Namun, tahun lalu di area Tiongkok, produsen elektronik Xiaomi meluncurkan mobil listrik pertamanya semata-mata setelahnya tiga tahun pengembangan dan juga sukses mengirimkan 135.000 unit kendaraan. Xiaomi sudah pernah berjanji untuk menggandakan bilangan bulat yang disebutkan pada 2025.
Xiaomi Berhasil, Apple Gagal

Kemampuan Xiaomi untuk berhasil ketika Apple gagal menunjukkan betapa menyeluruhnya China mendominasi rantai pasokan untuk kendaraan listrik.
Perusahaan-perusahaan China telah terjadi menguasai manufaktur kendaraan listrik. Dengan memanfaatkan infrastruktur tersebut, Xiaomi mampu mendapatkan komponen dengan cepat dan juga murah.
Lebih berbagai perusahaan kendaraan listrik China mulai mendapatkan keuntungan setelahnya menghabiskan berbagai uang selama bertahun-tahun di persaingan ketat merek untuk lingkungan ekonomi otomotif terbesar pada dunia.
Mobil listrik pertama Xiaomi dirilis Maret lalu: SU7, sedan empat pintu dengan fasilitas kecerdasan buatan yang tersebut dapat membantu parkir, memutar film untuk penumpang, kemudian memprogram peralatan rumah tangga Xiaomi dari jalan.
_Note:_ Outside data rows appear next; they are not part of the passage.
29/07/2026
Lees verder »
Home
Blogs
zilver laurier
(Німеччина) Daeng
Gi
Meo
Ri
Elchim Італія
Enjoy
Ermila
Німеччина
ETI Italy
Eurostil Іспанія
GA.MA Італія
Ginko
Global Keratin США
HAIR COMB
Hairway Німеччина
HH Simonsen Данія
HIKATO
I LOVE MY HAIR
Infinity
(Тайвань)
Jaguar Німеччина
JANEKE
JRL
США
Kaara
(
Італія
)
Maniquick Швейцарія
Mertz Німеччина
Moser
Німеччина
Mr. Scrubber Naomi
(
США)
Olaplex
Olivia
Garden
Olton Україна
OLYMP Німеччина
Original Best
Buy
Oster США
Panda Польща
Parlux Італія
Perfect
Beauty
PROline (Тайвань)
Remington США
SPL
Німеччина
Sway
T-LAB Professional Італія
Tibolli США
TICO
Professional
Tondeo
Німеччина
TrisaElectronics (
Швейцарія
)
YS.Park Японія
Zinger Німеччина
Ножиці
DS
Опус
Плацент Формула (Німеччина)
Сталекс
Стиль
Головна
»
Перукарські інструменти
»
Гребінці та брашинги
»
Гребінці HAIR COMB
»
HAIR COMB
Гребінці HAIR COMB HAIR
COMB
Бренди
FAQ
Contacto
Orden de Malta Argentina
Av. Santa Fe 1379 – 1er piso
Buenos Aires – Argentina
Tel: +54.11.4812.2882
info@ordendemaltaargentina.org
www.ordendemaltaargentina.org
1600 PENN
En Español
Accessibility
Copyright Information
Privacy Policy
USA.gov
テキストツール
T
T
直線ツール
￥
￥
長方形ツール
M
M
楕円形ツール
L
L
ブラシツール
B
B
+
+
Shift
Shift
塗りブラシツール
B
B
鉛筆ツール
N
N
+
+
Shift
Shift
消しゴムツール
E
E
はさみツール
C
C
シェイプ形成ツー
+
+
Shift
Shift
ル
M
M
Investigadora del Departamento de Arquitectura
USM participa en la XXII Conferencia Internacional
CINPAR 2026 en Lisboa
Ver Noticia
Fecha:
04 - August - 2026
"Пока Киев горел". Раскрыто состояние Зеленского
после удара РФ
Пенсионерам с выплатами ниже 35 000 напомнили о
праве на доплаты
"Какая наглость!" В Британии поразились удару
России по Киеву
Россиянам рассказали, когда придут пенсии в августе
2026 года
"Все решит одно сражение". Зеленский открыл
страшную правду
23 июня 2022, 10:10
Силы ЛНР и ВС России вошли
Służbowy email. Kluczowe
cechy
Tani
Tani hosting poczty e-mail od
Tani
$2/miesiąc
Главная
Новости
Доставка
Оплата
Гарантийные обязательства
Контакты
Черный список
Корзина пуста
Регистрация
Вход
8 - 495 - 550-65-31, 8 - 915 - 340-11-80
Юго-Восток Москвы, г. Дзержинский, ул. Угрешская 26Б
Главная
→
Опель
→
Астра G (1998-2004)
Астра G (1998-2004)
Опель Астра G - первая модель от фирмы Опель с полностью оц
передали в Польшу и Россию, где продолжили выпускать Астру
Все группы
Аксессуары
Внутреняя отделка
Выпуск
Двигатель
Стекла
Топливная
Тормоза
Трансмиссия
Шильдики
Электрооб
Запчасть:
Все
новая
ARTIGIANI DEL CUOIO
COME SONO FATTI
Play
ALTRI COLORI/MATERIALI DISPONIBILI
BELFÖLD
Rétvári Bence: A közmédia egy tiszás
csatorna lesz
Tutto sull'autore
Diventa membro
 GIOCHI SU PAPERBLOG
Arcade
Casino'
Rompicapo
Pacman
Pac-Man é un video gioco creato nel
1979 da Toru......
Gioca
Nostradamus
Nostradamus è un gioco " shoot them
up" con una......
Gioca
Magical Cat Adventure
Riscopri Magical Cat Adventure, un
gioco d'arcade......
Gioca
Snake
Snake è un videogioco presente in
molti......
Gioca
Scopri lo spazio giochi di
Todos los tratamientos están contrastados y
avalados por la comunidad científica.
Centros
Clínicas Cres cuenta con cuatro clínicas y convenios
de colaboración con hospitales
CEO Xiaomi Lei Jun menyatakan mobil itu tampak seperti Porsche. Tapi dengan tarif USD30.000 (sekitar Rp450 juta), harganya seperempatnya.
Xiaomi memproduksi semua jenis elektronik, dari penyedot debu robot hingga AC, yang dimaksud terhubung melalui sistem operasinya juga dikontrol di area aplikasinya. SU7, di beberapa hal, tak berbeda dengan gadget lain.
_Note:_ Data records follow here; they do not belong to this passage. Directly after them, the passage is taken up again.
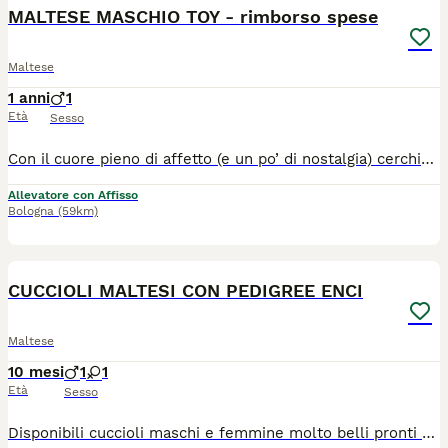
MALTESE MASCHIO TOY - rimborso spese
Maltese
1 anni
1
Età
Sesso
Con il cuore pieno di affetto (e un po’ di nostalgia) cerchiamo per il nostro dolcissimo Maltese una famiglia speciale che lo ami davvero. 💖 Inizialmente pensato come futuro papà dei nostri cuccioli, la vita ha deciso per noi un’altra strada… e ora il nostro piccolo merita di trovare una casa tutta sua, piena di carezze, coccole e sorrisi. ✨ Chi è lui: Razza: Maltese Età: 11 mesi Carattere: un tesoro di cane, dolce, socievole e affettuoso. Ama il contatto umano e sa donare amore in ogni sguardo. È il compagno perfetto per chi vuole un amico fedele e tenero. Salute: ottima! Vaccinazioni complete, microchip, sverminazioni, libretto sanitario e pedigree ENCI. 📍 Dove si trova: Solarolo (RA), vicino a Imola 📞 Contatti:3386303108 💰 È richiesto un rimborso spese Il nostro sogno più grande è che trovi qualcuno che lo ami come noi lo amiamo, una famiglia che sappia riempire la sua vita di carezze, giochi e calore. 🐾❤️
Allevatore con Affisso
Bologna
(59km)
4
CUCCIOLI MALTESI CON PEDIGREE ENCI
Maltese
10 mesi
1
1
Età
Sesso
Disponibili cuccioli maschi e femmine molto belli pronti alla consegna alla nuova famiglia. I cuccioli che noi proponiamo sono tutti nati rigorosamente presso il nostro allevamento riconosciuto ENCI e FCI di cui sono visibili i genitori. I cani vengono consegnati dopo i 3 mesi di età con: ✔️ Pedigree ENCI e documentazione sanitaria completa ✔️Microchip inserito, quindi già iscritto all'anagrafe canina ✔️ Ciclo di vaccinazioni completo ✔️ Sverminazione ✔️ Libretto sanitario ✔️ Abituati a fare i bisogni sulla traversina assorbente ✔️Mangiano crocchette secche Peso adulti: 2,7-3,5kg 📍 Vieni a conoscerci: 👉Allevamento della famiglia Contarini – Solarolo, Emilia Romagna 📞 Contattaci ora per maggiori info e prezzi, visite tutti i giorni previo appuntamento:3386303108 (se non vedete il numero potete trovarlo in alto a destra cliccando il bottone verde "mostra numero") 🌐www.canimaltesi.it INSTAGRAM: @allevamentofamigliacontarini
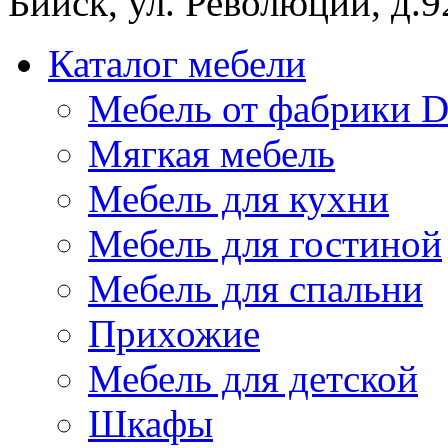
Бийск, ул. Революции, д.9
Каталог мебели
Мебель от фабрики D
Мягкая мебель
Мебель для кухни
Мебель для гостиной
Мебель для спальни
Прихожие
Мебель для детской
Шкафы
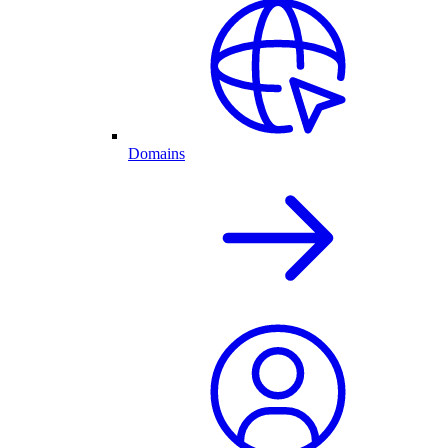
Domains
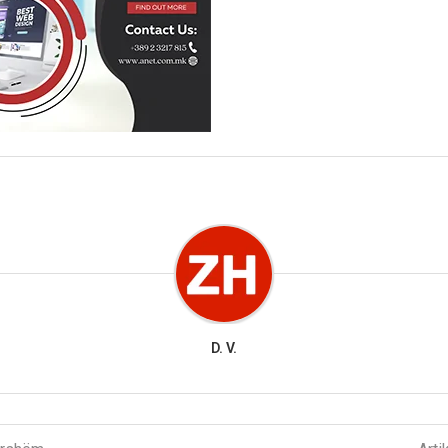
D. V.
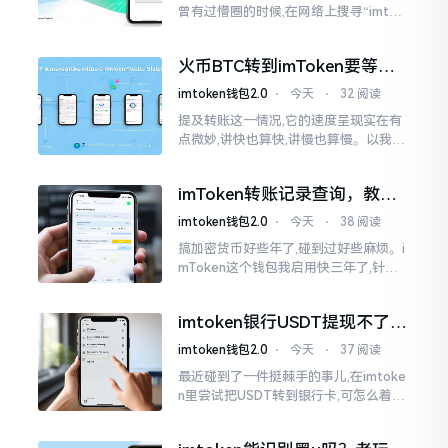
曾有过懵圈的时候,在网络上搜寻“imtok
en钱包下载app网站”,冒出来的链接各式
各样,难以分辨真假,我自己就遭遇过麻烦
火币BTC转到imToken要等多
久？过来人说说真实情况
imtoken钱包2.0
⋅
今天
⋅
32 阅读
提及转账这一情况,它的速度呈现实在有
点微妙,讲快也算快,讲慢也算慢。以我从
火币提取BTC至imToken这件事情来讲,
正常状况下30分钟到2小时就能达成到
imToken转账记录查询，教你
账。可是
正确查看方法
imtoken钱包2.0
⋅
今天
⋅
38 阅读
搞加密货币好些年了,碰到过好些麻烦。i
mToken这个钱包我启用快三年了,针对
转账记录查询这事儿,老是有人前来咨询
官网位置在哪儿。事实上,最初接触之际
imtoken银行USDT提现不了？
我也疑惑过一阵子
这几个法子能帮你搞定
imtoken钱包2.0
⋅
今天
⋅
37 阅读
最近碰到了一件挺棘手的事儿,在imtoke
n里尝试把USDT转到银行卡,可怎么着都
没法成功提现,可以想见,其间是经历了一
阵子的颠折与腾磨。没想到前前后后这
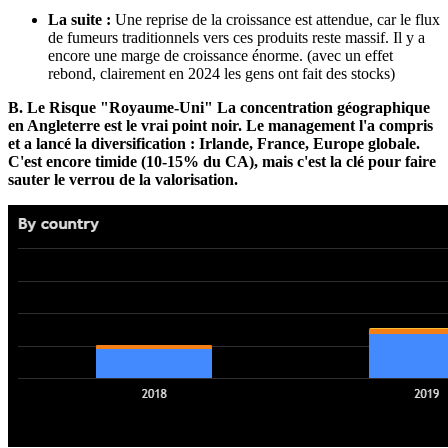
La suite :
Une reprise de la croissance est attendue, car le flux
de fumeurs traditionnels vers ces produits reste massif. Il y a
encore une marge de croissance énorme. (avec un effet
rebond, clairement en 2024 les gens ont fait des stocks)
B. Le Risque "Royaume-Uni"
La concentration géographique
en Angleterre est le vrai point noir. Le management l'a compris
et a lancé la diversification : Irlande, France, Europe globale.
C'est encore timide (
10-15% du CA
), mais c'est la clé pour faire
sauter le verrou de la valorisation.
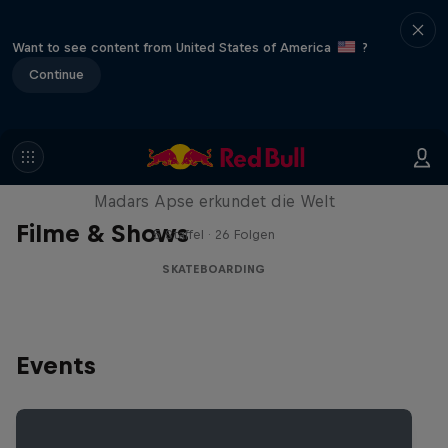
Want to see content from United States of America
?
Continue
Skate Tales
Madars Apse erkundet die Welt
Filme & Shows
5 Staffel · 26 Folgen
SKATEBOARDING
Events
Perusahaan kendaraan listrik China sudah mendapatkan keuntungan dari miliaran dolar dukungan pemerintah, yang digunakan telah dilakukan membantu mereka menguasai rantai pasokan hingga ke mineral dalam pada elemen penyimpan daya mobil.
Keunggulan awal ini membantu dua perusahaan Tiongkok, BYD dan juga Contemporary Amperex Technology Co. — yang dimaksud dikenal sebagai CATL kemudian ditambahkan ke pada daftar perusahaan militer Tiongkok Pentagon pada bulan Januari — menjadi pembuat elemen penyimpan daya listrik terbesar pada dunia.
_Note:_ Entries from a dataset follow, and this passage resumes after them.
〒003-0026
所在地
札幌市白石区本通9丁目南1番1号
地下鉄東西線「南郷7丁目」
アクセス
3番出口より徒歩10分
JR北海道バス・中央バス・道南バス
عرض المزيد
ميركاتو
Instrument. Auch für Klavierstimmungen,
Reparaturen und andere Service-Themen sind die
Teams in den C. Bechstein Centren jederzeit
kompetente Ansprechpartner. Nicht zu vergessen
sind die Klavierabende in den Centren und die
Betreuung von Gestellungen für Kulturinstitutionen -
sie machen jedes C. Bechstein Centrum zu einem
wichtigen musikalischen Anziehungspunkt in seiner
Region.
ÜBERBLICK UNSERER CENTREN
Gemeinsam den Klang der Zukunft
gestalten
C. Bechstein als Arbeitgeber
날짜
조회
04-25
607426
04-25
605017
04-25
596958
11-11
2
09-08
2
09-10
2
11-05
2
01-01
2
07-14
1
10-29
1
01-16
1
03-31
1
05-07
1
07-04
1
Xiaomi menggunakan rantai pasokan ini untuk keuntungannya. Hanya hambatan waktu sebelum mobil Xiaomi berada di tempat jalan di dalam luar China, kata Cui Dongshu, sekretaris jenderal Asosiasi Mobil Penumpang Tiongkok.
Mengapa Xiaomi Bisa Berhasil Bikin Mobil Listrik?
1. Rantai Pasokan: Tiongkok miliki rantai pasokan kendaraan listrik yang mana kuat juga mapan, yang memungkinkan perusahaan seperti Xiaomi untuk mendapatkan komponen dengan cepat lalu murah. Apple, di tempat sisi lain, harus merancang rantai pasokannya sendiri dari awal, yang digunakan terbukti menjadi tugas yang mana menantang juga mahal.